Apenas la diminuta y dulce brasa de lo que fue una hoguera.
7
Junto a la ermita –como llama
Jonatan a la casita que está a un costado de la casa de ejercicios
espirituales- unas diminutas flores amarillas yerguen su corola monacal hacia
la luz que las exalta Ellas me enseñan
hoy ese noble asunto que es la alabanza. Esa homilía vertical me recuerda aquel
día remoto en que el anciano Ignacio de Loyola, al pasear por un jardín, vio a
una pequeña flor que le salía al paso entre la hierba. Rozándola apenas con su bastón le susurró: “¡Calla, que ya te escucho!”
8
Aquí, dentro de esta casita
situada en las afueras de Caracas, vivo rodeado de la complicidad de los
árboles, los pájaros y las mariposas. Mimado por el isócrono ritmo de la lluvia
9
En la primera noche del retiro
el recibimiento de Jonatan fue asombroso. Apagó las luces de la casa, se
desnudó casi completamente hasta quedar en calzoncillo, tomó una jarra de agua,
una jofaina y una toalla y me lavó y me
besó los pies, como Cristo hizo con sus amigos durante la noche en que fue entregado al suplicio y a la muerte.
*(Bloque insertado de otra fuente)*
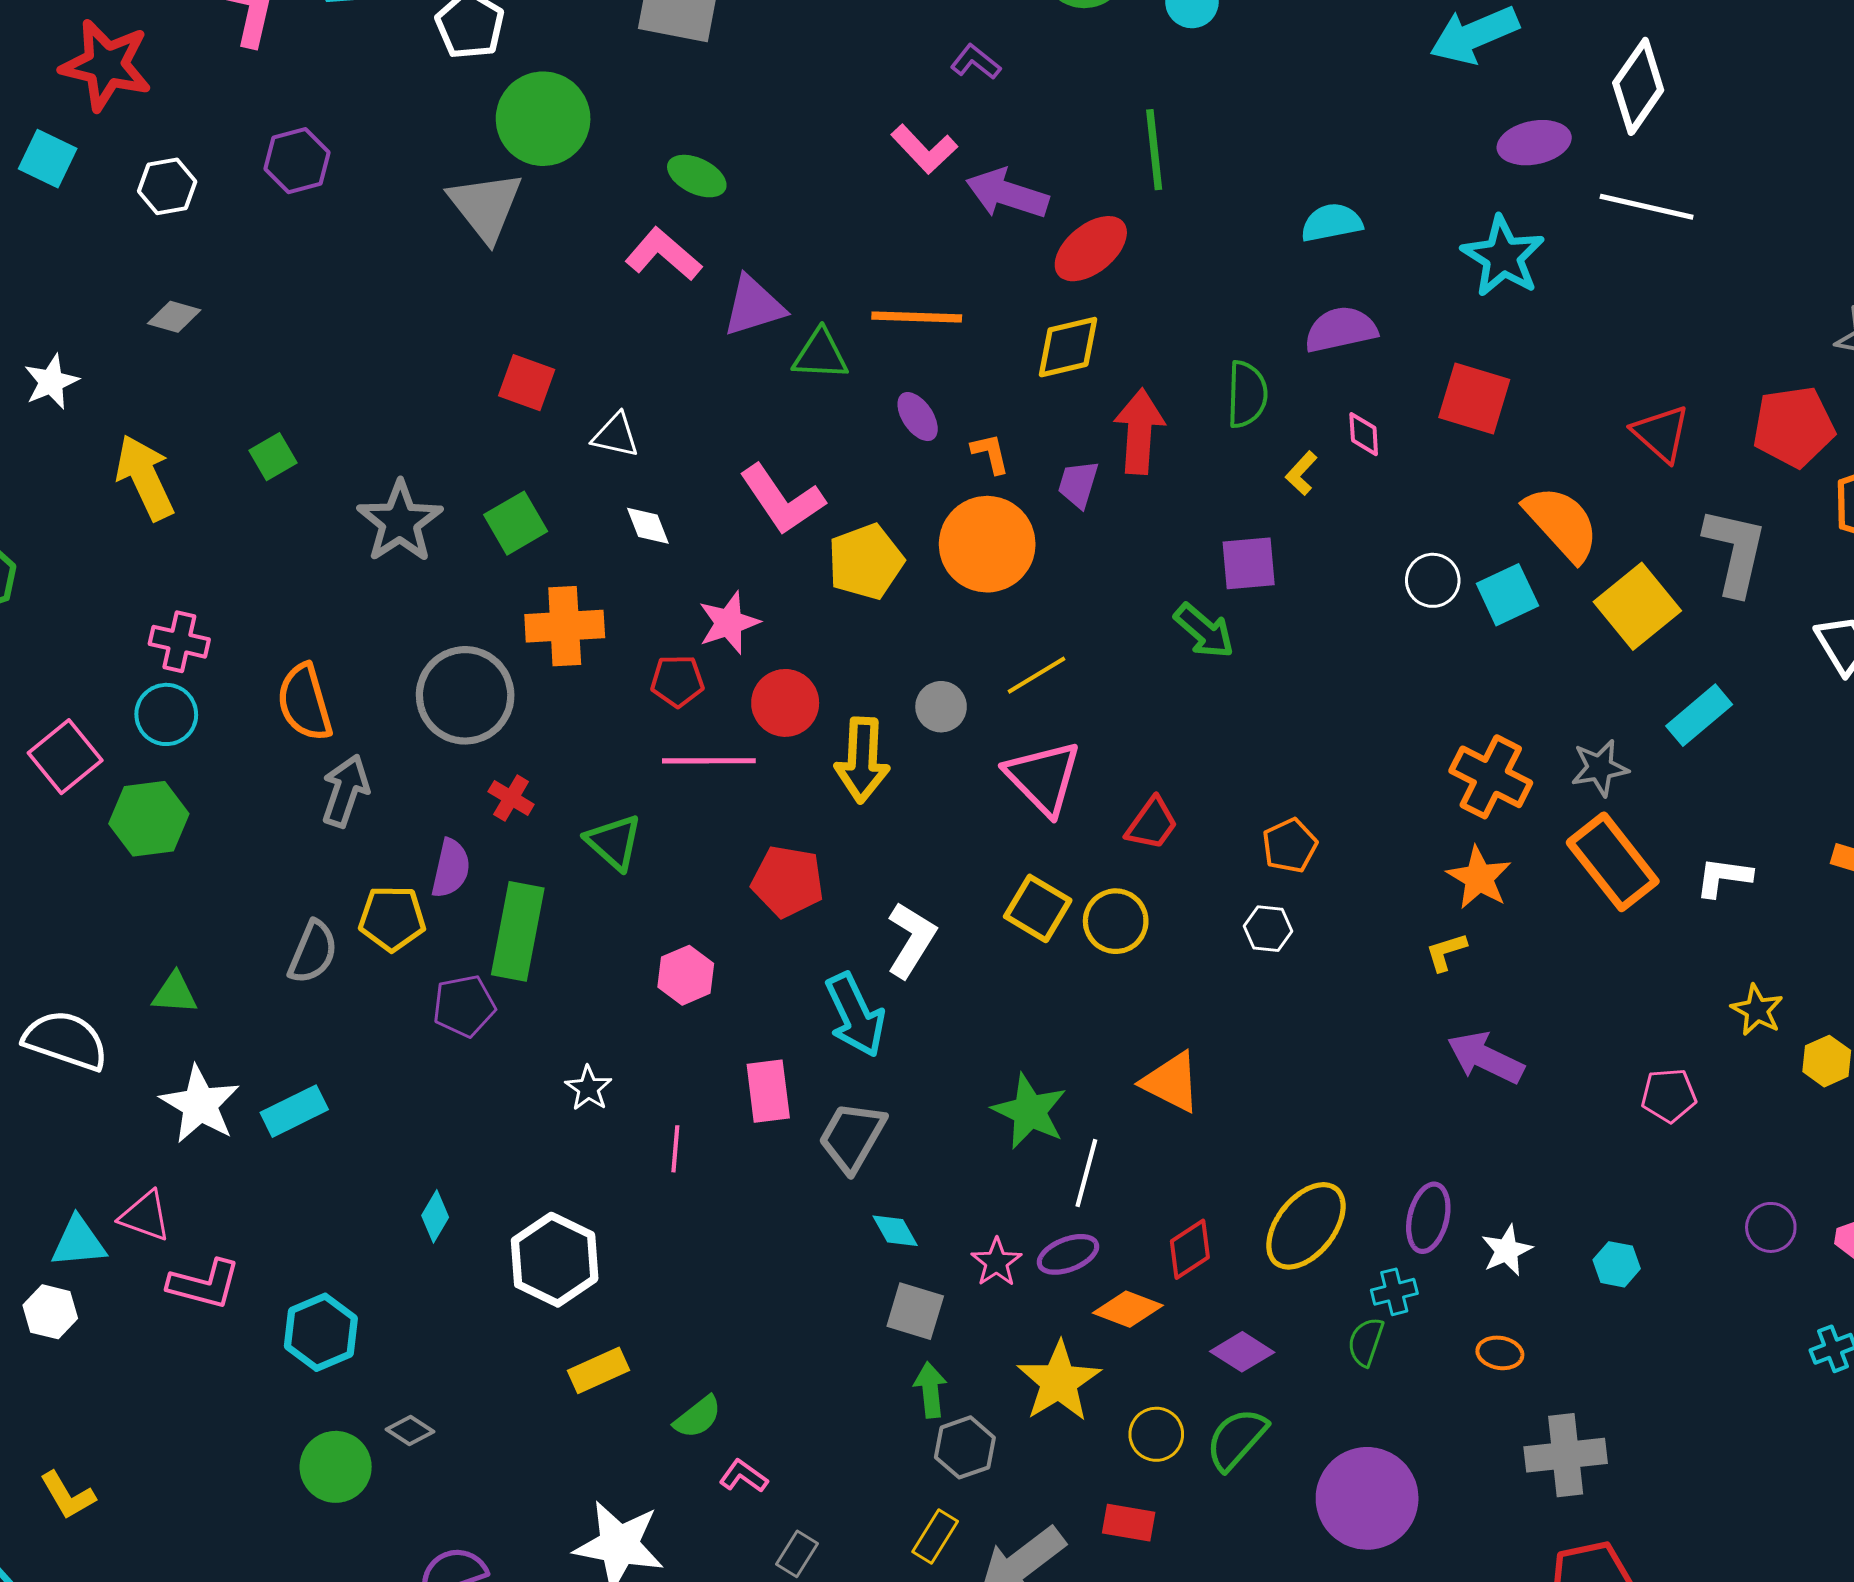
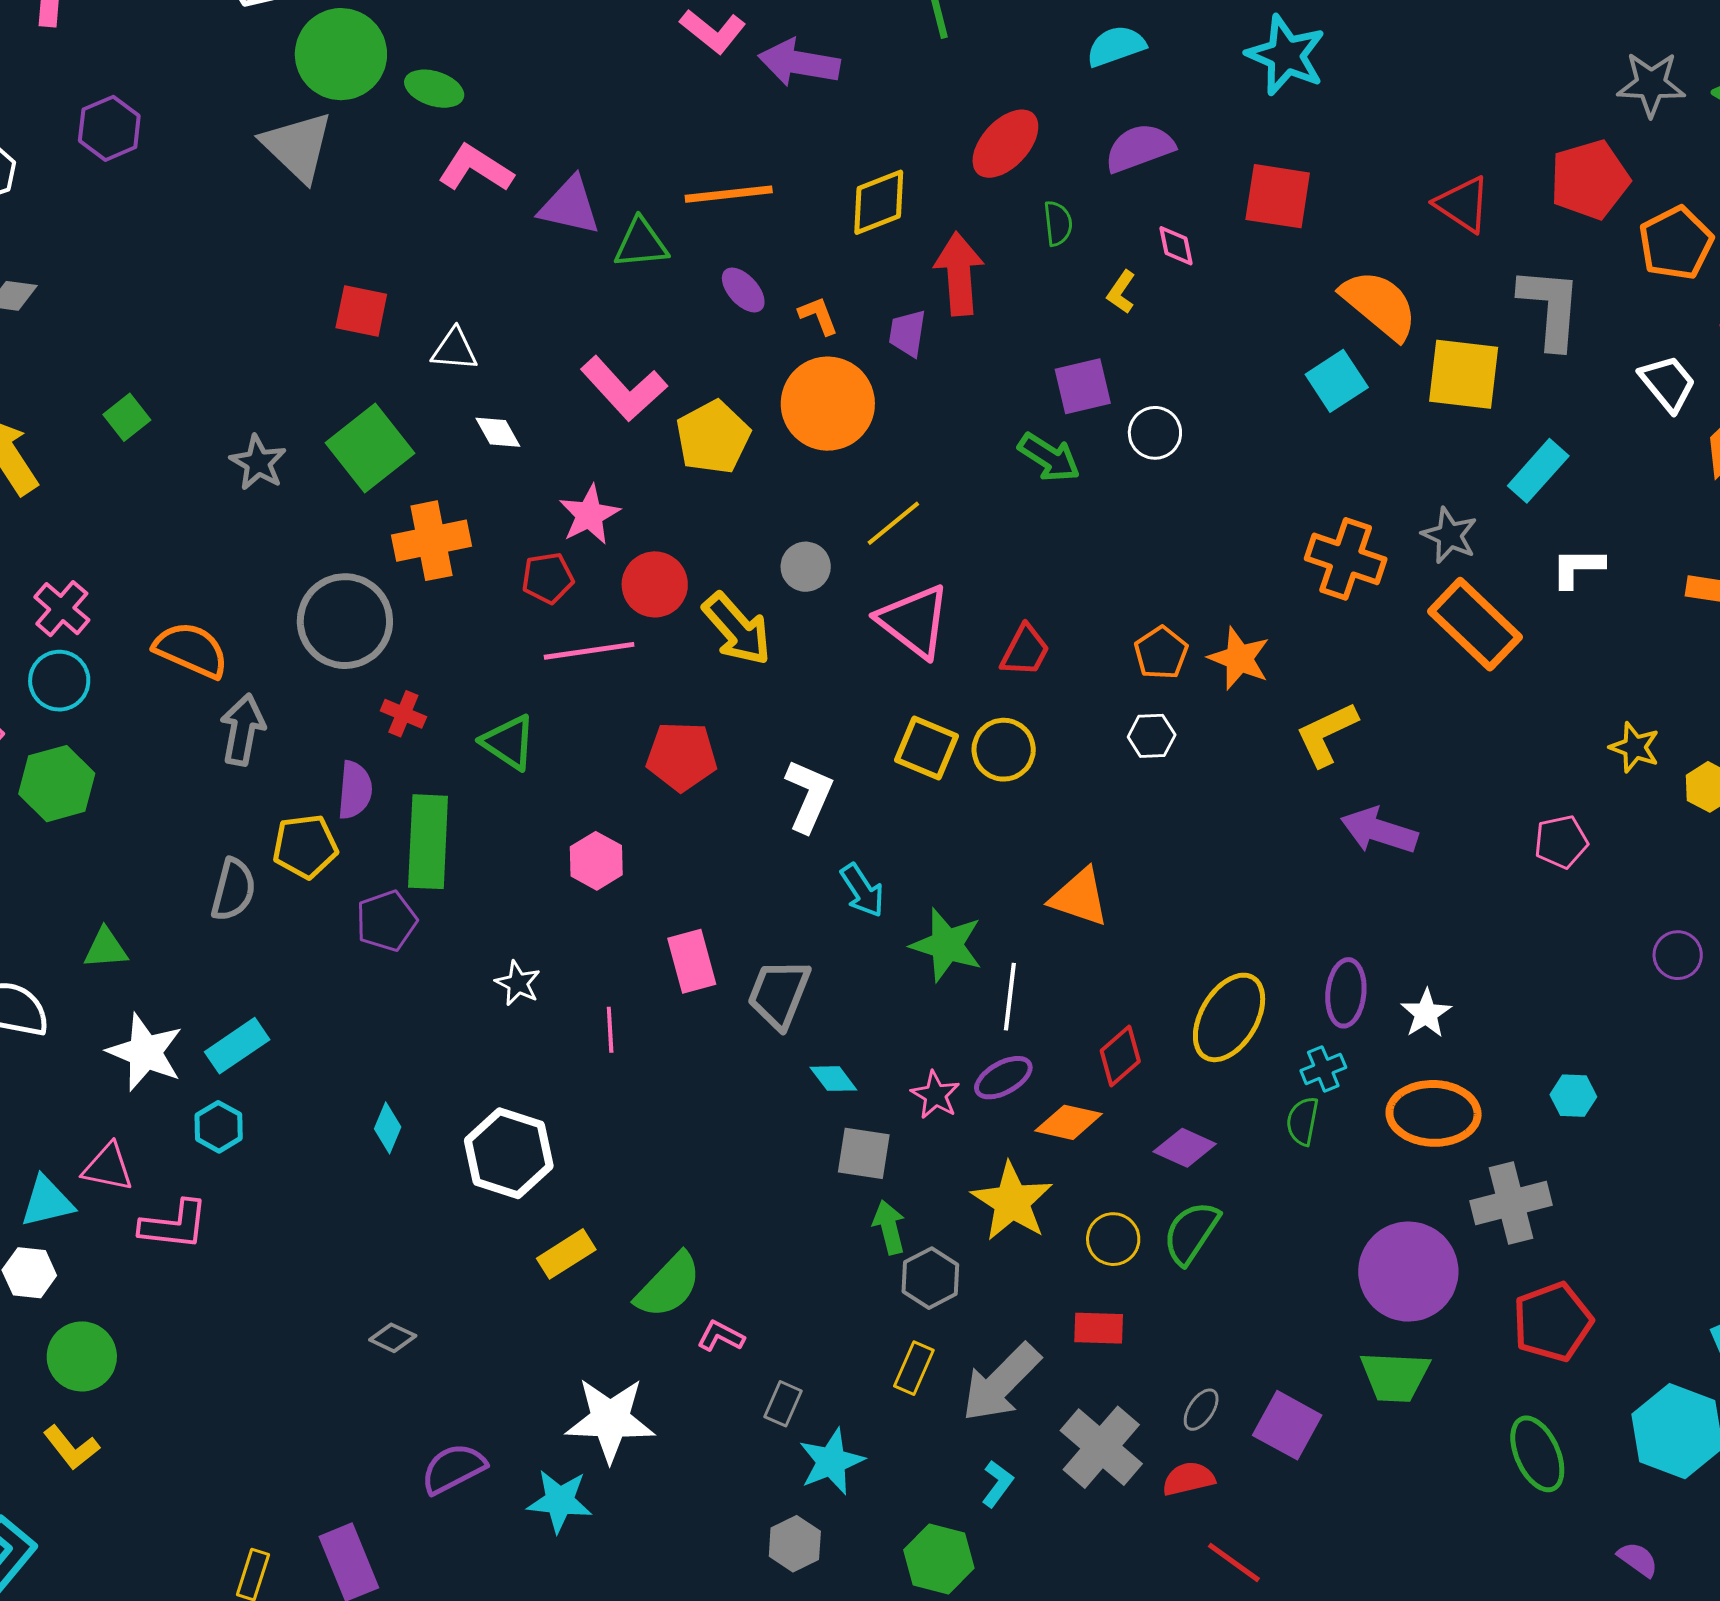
green ellipse: (697, 176) -> (434, 89), moved
red ellipse: (1091, 249) -> (1005, 144), moved
purple triangle: (754, 306) -> (570, 206), turned 38
green semicircle: (1247, 394) -> (1058, 223), size x0.7
gray star: (400, 522) -> (258, 463), size x0.7
green square: (516, 523) -> (370, 448), size x1.4
white circle: (1433, 580) -> (1155, 433), moved
yellow square: (1637, 606) -> (1464, 374), turned -36
pink cross: (179, 642) -> (62, 609), turned 36
orange semicircle: (305, 702) -> (191, 650), turned 138
yellow arrow: (862, 760) -> (737, 629), turned -36
gray star: (1600, 768) -> (1449, 535), turned -30
white L-shape: (1724, 877) -> (1578, 568), moved
orange star: (1479, 878) -> (1239, 658), moved
yellow L-shape: (1446, 952) -> (1327, 734), size x1.6
cyan arrow: (855, 1015) -> (862, 890), moved, size x0.7
cyan hexagon: (1617, 1264) -> (1573, 1096), moved
cyan hexagon: (321, 1332) -> (219, 1127), moved, size x0.7
orange ellipse: (1500, 1353) -> (1434, 1113), size x2.0
green semicircle: (698, 1417) -> (668, 1285), size x1.5
green circle: (336, 1467) -> (82, 1356), moved
purple circle: (1367, 1498) -> (1408, 1272), moved

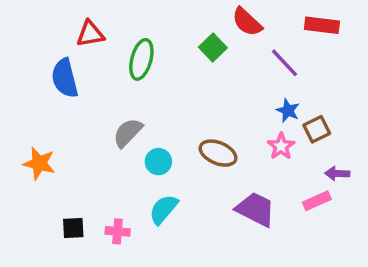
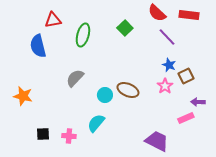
red semicircle: (247, 22) -> (157, 13), moved
cyan circle: (158, 162) -> (105, 95), moved
purple trapezoid: (255, 209) -> (157, 141), moved

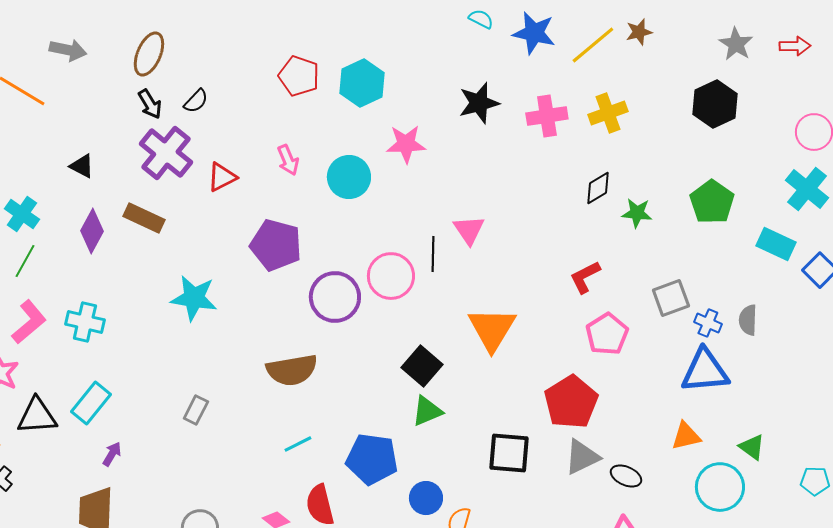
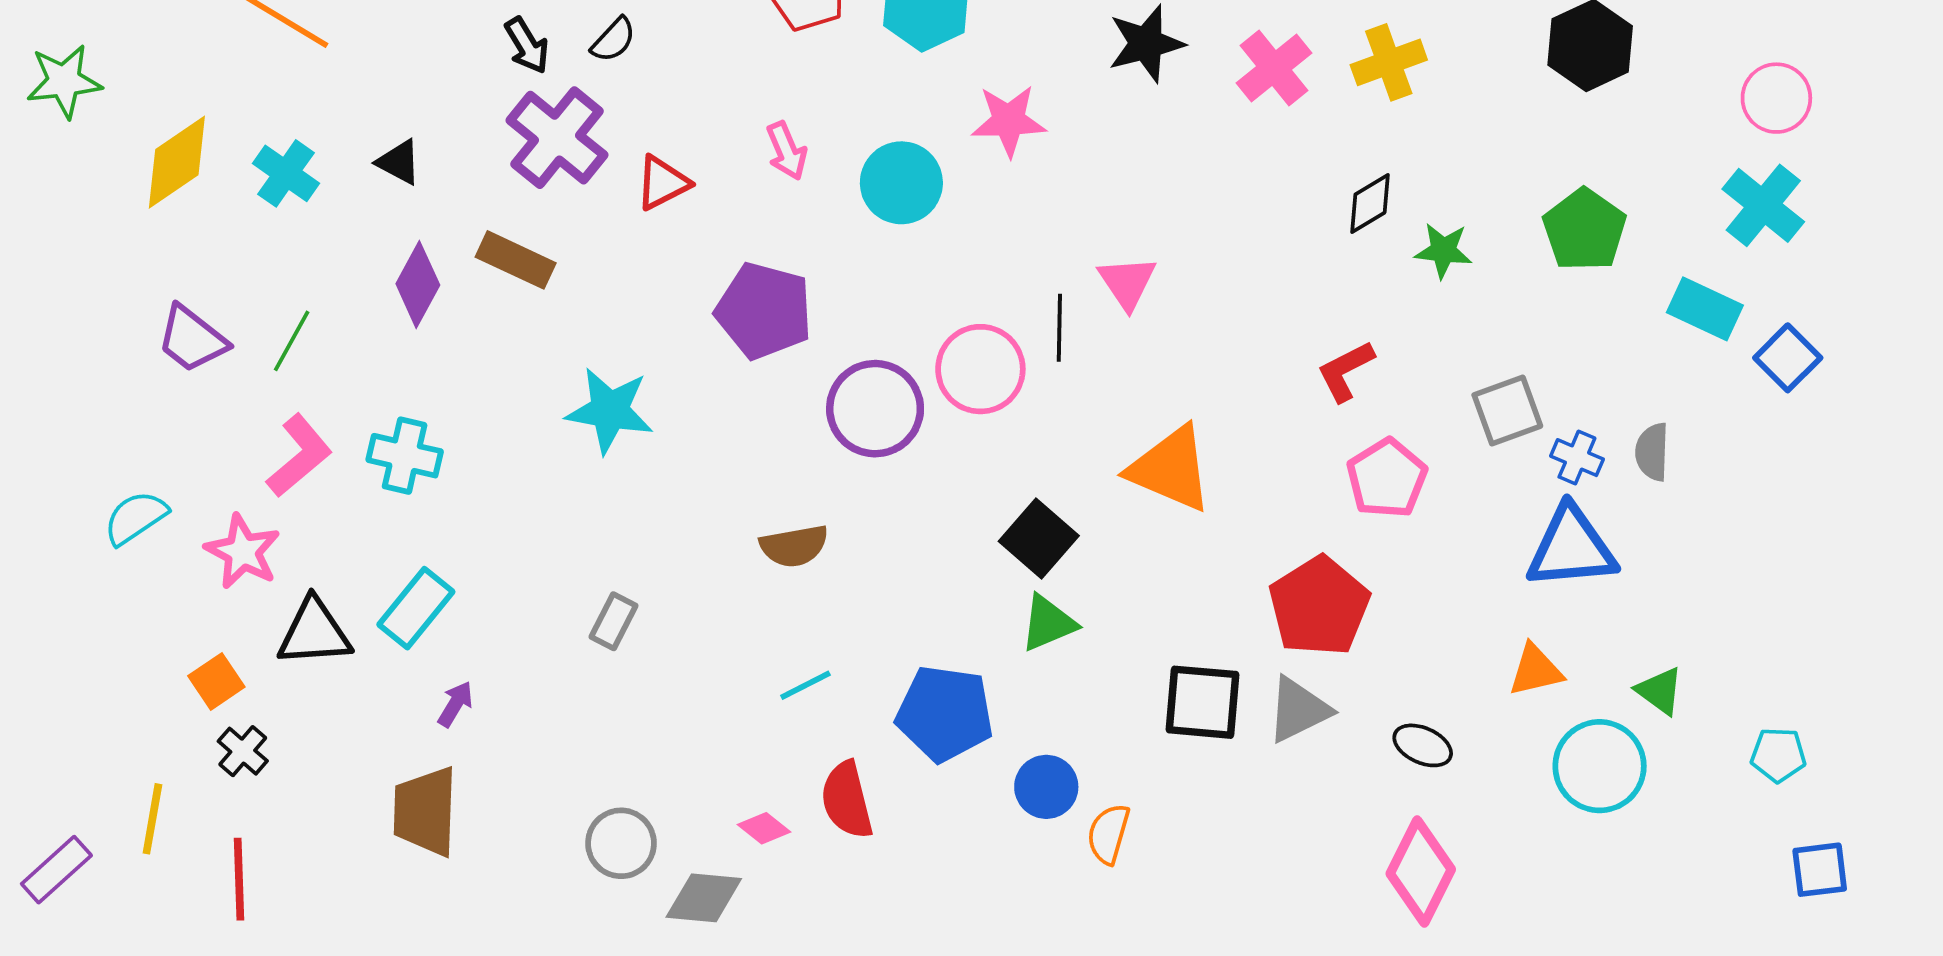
pink cross: (547, 116) -> (1274, 68), turned -30
cyan cross: (22, 214) -> (286, 173), moved
orange triangle: (492, 329) -> (1170, 469), turned -38
brown semicircle: (292, 370) -> (794, 546), size x0.7
gray triangle: (582, 457) -> (1298, 710), moved

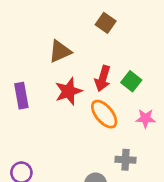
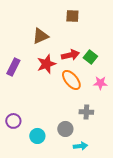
brown square: (106, 23) -> (72, 16), turned -32
red arrow: (103, 78) -> (70, 55), turned -120
purple rectangle: (21, 96) -> (13, 67), turned 36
Jonatan murmuró: “Hago esto para que el agua te lave de todos tus sufrimientos
pasados. Y lo hago en representación de todos tus amigos, de aquellos que te
aman infinitamente”.
No fue de ninguna manera
casual que se haya quitado la ropa para
realizar ese gesto simbólico. Obedecía a una intuición profunda del trasfondo
psíquico de ese amigo y hermano a quien le quería manifestar su amor. El bello
cuerpo negro de Jonatan se recortaba nítidamente contra la oscuridad.
Inmediatamente después del lavatorio,
volvió a vestirse.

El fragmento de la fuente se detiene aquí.